When poets Treasure Redmond and Adrian Matejka complete their volumes of poems on Fannie Lou Hamer and Jack Johnson, respectively, in the next year or so, their books will contribute to one of the most important trends in contemporary black poetry.
For the last ten years alone, writers have published several volumes of poetry featuring persona poems. Collectively, books containing persona poems, that is, poems written in the voice of a figure other than the poet, have helped shape the landscape of African American poetry.
Rita Dove’s American Smooth (2004) and Sonata Mulattica (2009), Cornelius Eady’s Brutal Imagination (2001), Marilyn Nelson’s Carver: A Life in Poems (2001), Natasha Trethewey Bellocq's Ophelia (2002) and Native Guard (2006), Ai’s Vice (2000) and Dread (2003), Frank X Walker’s Buffalo Dance: The Journey of York (2004) and When Winter Come: The Ascension of York (2008), A. Van Jordan’s M-A-C-N-O-L-I-A (2004), Quraysh Ali Lansana’s They Shall Run: Harriet Tubman Poems (2004), Thylias Moss’s Slave Moth: A Narrative in Verse (2004), Tyehimba Jess's leadbelly (2005), Kevin Young’s Black Maria (2005) and Ardency: A Chronicle of the Amistad Rebels (2011), and Patricia Smith's Blood Dazzler (2008) include several, if not all, persona poems.

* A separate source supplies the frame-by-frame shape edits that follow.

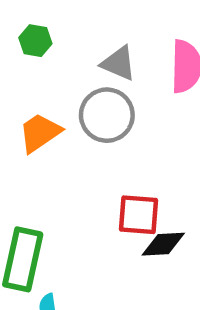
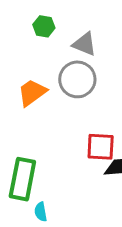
green hexagon: (35, 41) -> (44, 26), moved

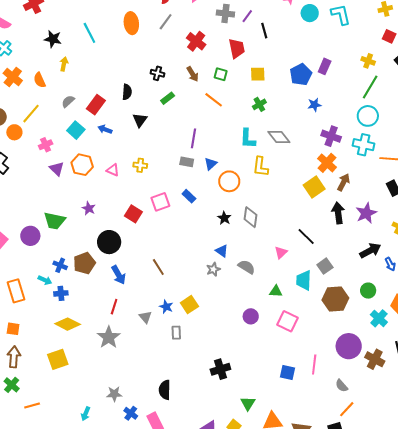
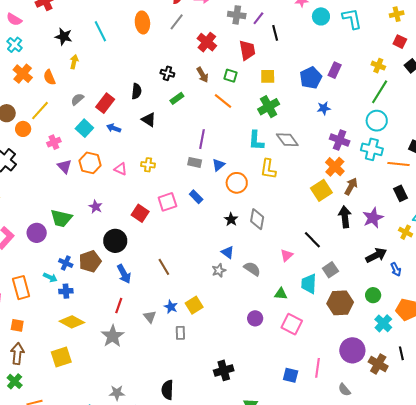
green cross: (259, 104) -> (269, 107), size x1.5
black triangle: (140, 120) -> (149, 120), turned -35

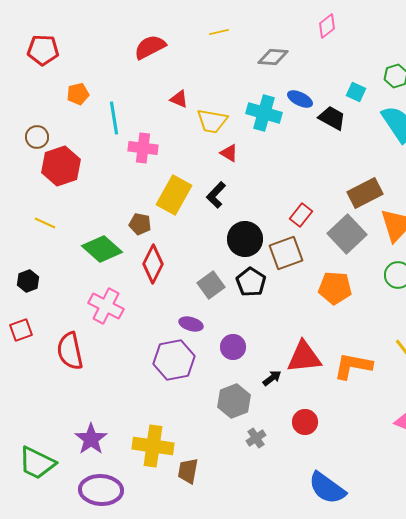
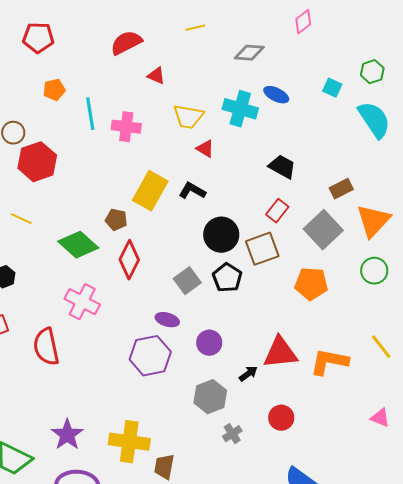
red pentagon: (43, 50) -> (38, 38), moved
red triangle: (179, 99) -> (156, 76), moved
black trapezoid: (332, 118) -> (282, 167), moved
pink cross: (143, 148) -> (126, 127), moved
brown rectangle: (365, 193) -> (341, 189), size x0.7
black L-shape: (216, 195) -> (192, 191), turned 76

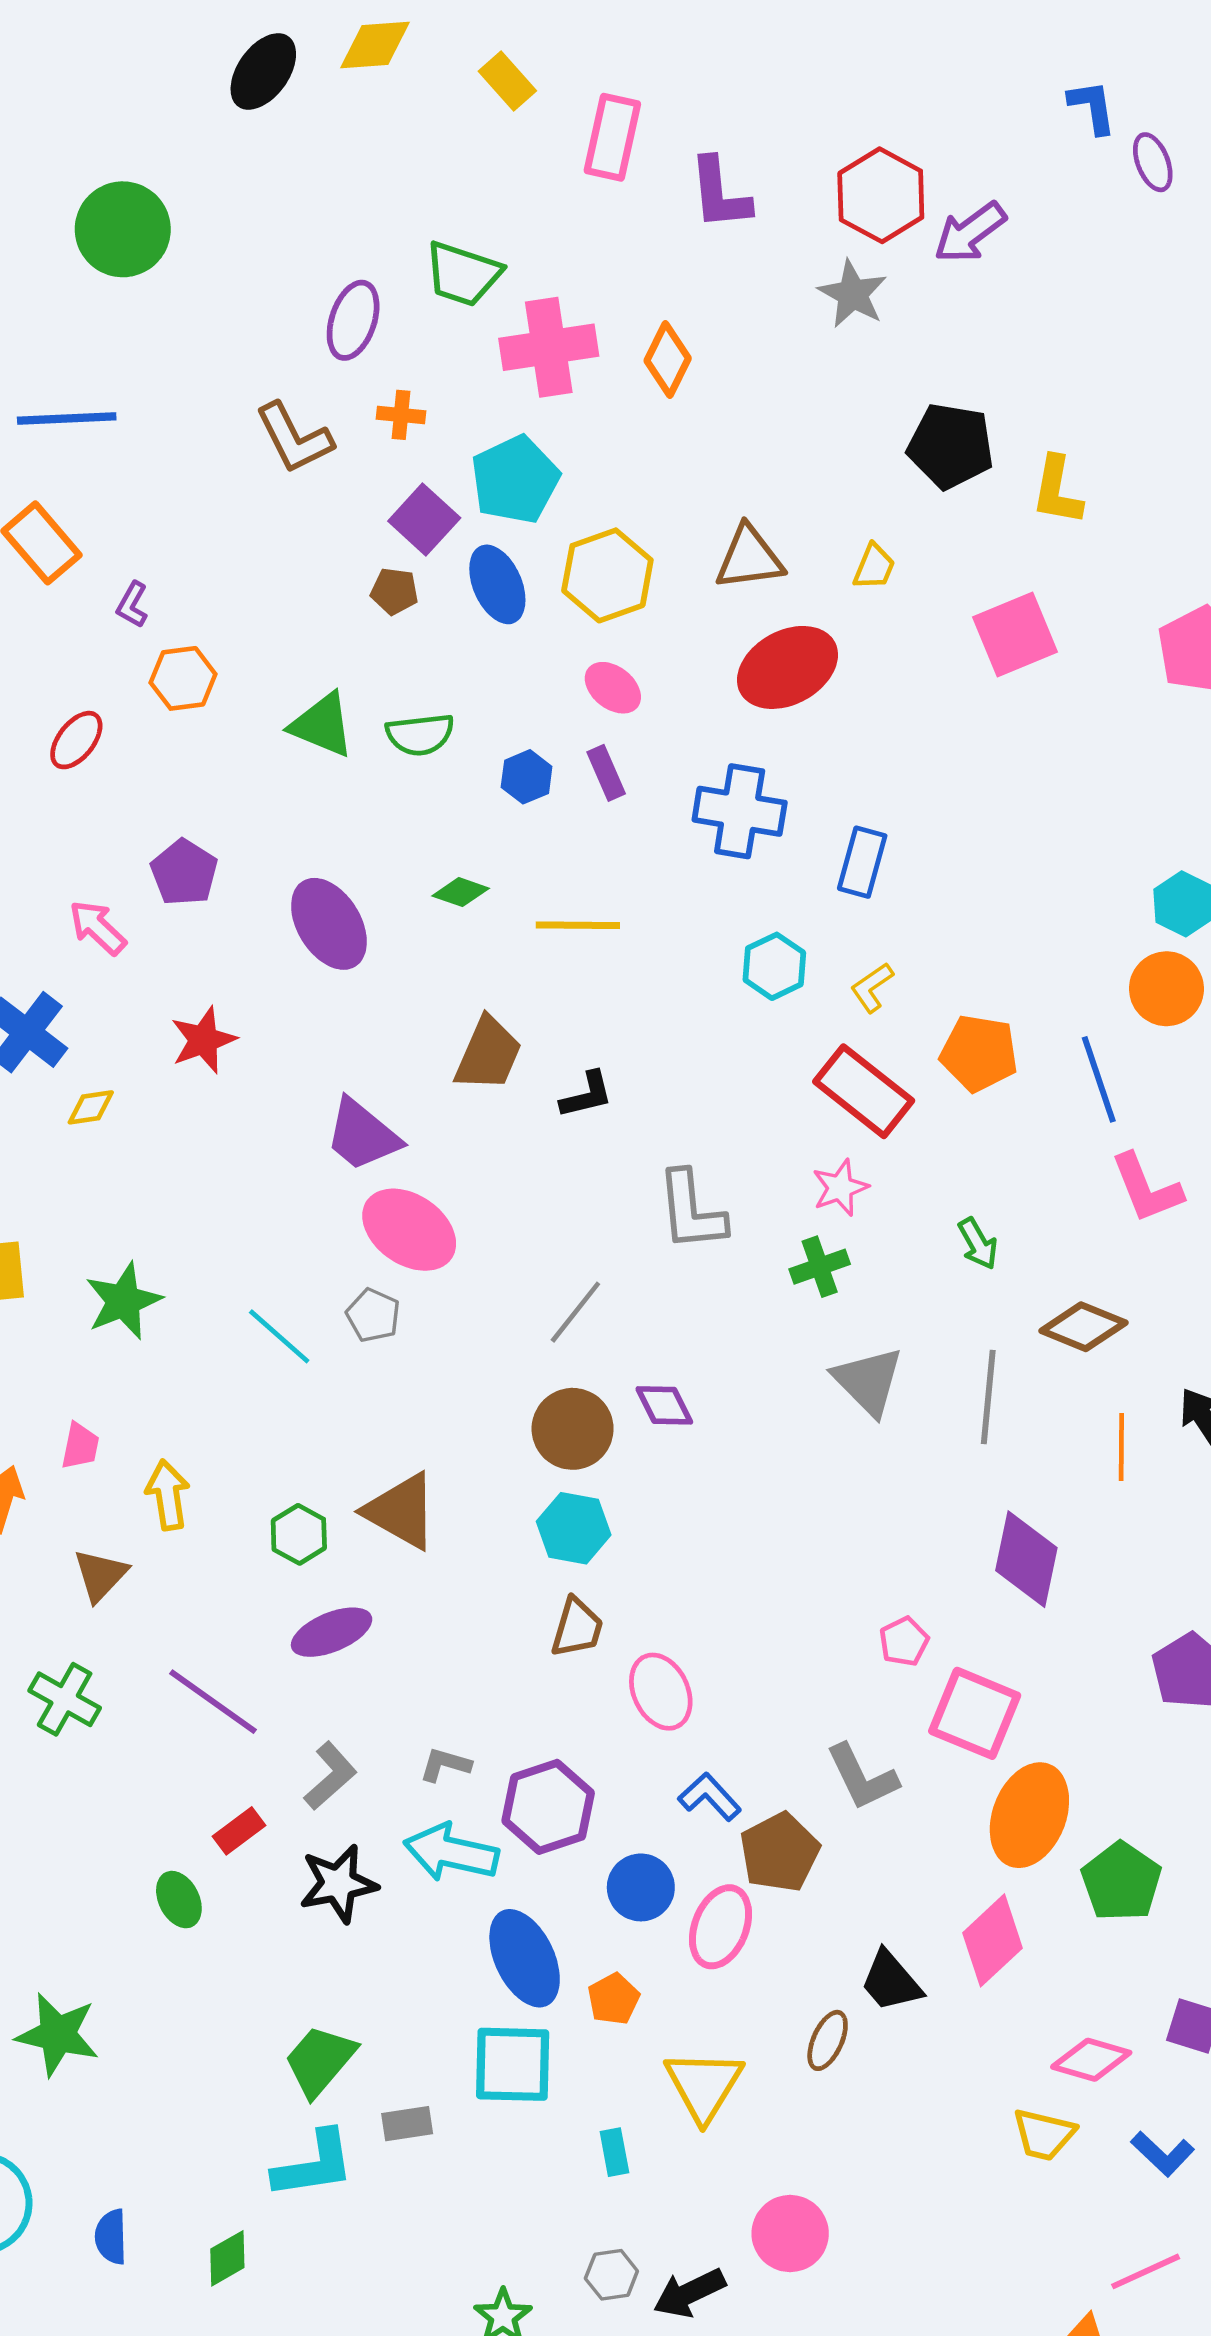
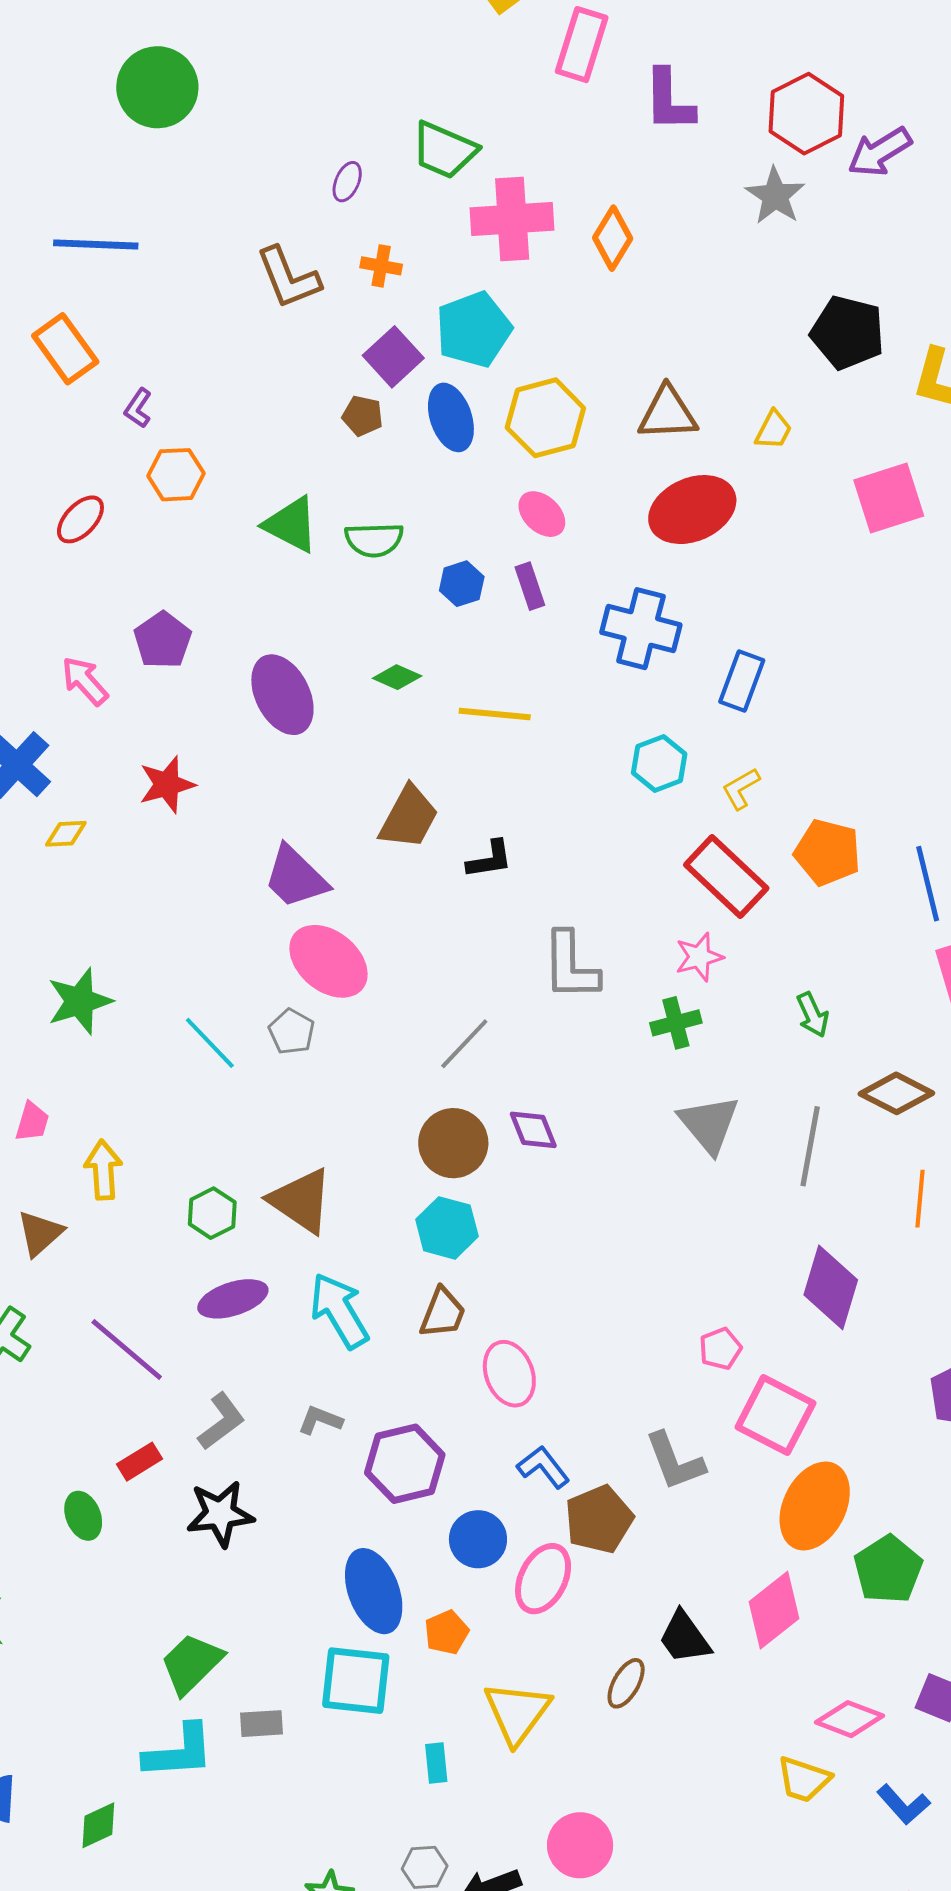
purple ellipse: (353, 320) -> (347, 182), size x0.6
cyan arrow: (451, 1852) -> (339, 1311), moved, turned 42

The appearance of so many books by well known African American poets featuring persona poems reveals an important common interest among the writers. Black poets have seem drawn to the practice of embodying the voices of others, especially African American historical figures. Accordingly, persona poems empower contemporary poets to participate in narrating the past from first-person perspectives.
Persona poems by African American poets have a long history, stretching back to Robert Hayden, Gwendolyn Brooks, Langston Hughes, Paul Laurence Dunbar and beyond. The production of full-length volumes or extended series of persona poems by several poets, however, seems to represent a fairly recent phenomena in the history of black poetry.